Highlands gas station decision is delayed
December 29, 2009
By Warren Kagarise
Questions about commercial development in the Issaquah Highlands prompted developer Port Blakely Communities to ask city officials to postpone a decision on a highlands gas station.Port Blakely President Alan Boeker asked city officials to postpone the key vote less than a week after a city commission postponed a residential project in the highlands until Port Blakely answers questions about commercial development plans.
City Council members were set to consider a change to the agreement between the city and Port Blakely to allow a highlands gas station, banned when the agreement was drafted due to concerns about ground water contamination. Officials scheduled the measure for a Dec. 21 vote.
City officials and highlands residents subjected Port Blakely to criticism in recent months because additional commercial development has failed to materialize in the highlands. The gas station amendment also received a lukewarm reception from the Council Land Use Committee, the panel tasked with reviewing major development decisions.
Detractors argued a gas station would be a poor fit for a community billed as “green” and pedestrian-friendly. Proponents and Port Blakely executives billed the gas station as a cutting-edge “energy station” with alternative fuels and electric-vehicle charging stations.

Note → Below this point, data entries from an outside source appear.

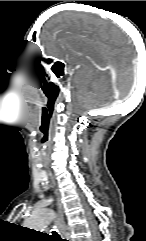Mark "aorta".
<instances>
[{"instance_id": "762f6f07", "label": "aorta", "mask_w": 146, "mask_h": 241, "mask_svg": "<svg viewBox=\"0 0 146 241\" xmlns=\"http://www.w3.org/2000/svg\"><path fill=\"white\" fill-rule=\"evenodd\" d=\"M53 211L48 208H42L33 212L25 221V225L29 229L44 230L53 218Z\"/></svg>"}]
</instances>
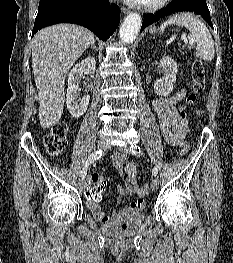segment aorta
Masks as SVG:
<instances>
[{"label":"aorta","instance_id":"1","mask_svg":"<svg viewBox=\"0 0 233 263\" xmlns=\"http://www.w3.org/2000/svg\"><path fill=\"white\" fill-rule=\"evenodd\" d=\"M141 16L138 13H130L125 18L119 30V37L123 43H132L141 28Z\"/></svg>","mask_w":233,"mask_h":263}]
</instances>
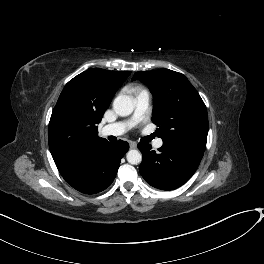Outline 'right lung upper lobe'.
I'll return each mask as SVG.
<instances>
[{"label":"right lung upper lobe","mask_w":264,"mask_h":264,"mask_svg":"<svg viewBox=\"0 0 264 264\" xmlns=\"http://www.w3.org/2000/svg\"><path fill=\"white\" fill-rule=\"evenodd\" d=\"M130 73L92 69L66 84L48 128L49 148L59 172L107 142L98 136L97 124Z\"/></svg>","instance_id":"obj_1"}]
</instances>
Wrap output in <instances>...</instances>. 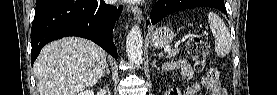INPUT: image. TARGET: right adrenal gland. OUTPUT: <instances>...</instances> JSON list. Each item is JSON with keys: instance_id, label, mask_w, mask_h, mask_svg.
Instances as JSON below:
<instances>
[{"instance_id": "1", "label": "right adrenal gland", "mask_w": 277, "mask_h": 95, "mask_svg": "<svg viewBox=\"0 0 277 95\" xmlns=\"http://www.w3.org/2000/svg\"><path fill=\"white\" fill-rule=\"evenodd\" d=\"M105 74H110V71H109V68H108V65L106 66V70H105V72L102 74V77H104L105 76Z\"/></svg>"}]
</instances>
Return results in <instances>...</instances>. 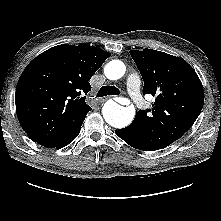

“Conversations about the energy station with both the city and the local community have been very productive over the past few months,” Boeker wrote in a Dec. 21 letter to Mayor Ava Frisinger. “The strong merits of the energy station, however, are often overshadowed by a larger question — the timing on the successful development of a vibrant mixed-use town center.”
Boeker said the gas station issue would be revisited during the first quarter of next year.
“We know this question is of great interest to the entire community, which shares our goal of moving forward with the town center,” Boeker wrote. “Further discussions will help everyone understand where we are today and what can be done to help accelerate development.”
Boeker asked for the delay six days after the city Urban Village Development Commission postponed a decision on a 240-unit residential complex proposed by Devco, a Bellevue developer. Commissioners postponed the Devco decision as a way to demand answers from Port Blakely executives about highlands commercial development.
The commission, formed to oversee major projects in the highlands and Talus, heard from several citizen activists and highlands residents about commercial development in the community. Although the highlands includes several restaurants, shops and offices, residents said the reality differed from the vision offered by Port Blakely more than a decade ago.
Commission Chairman Geoffrey Walker, a longtime highlands resident, said people were “hoodwinked” with promised-but-unrealized amenities, like a grocery store.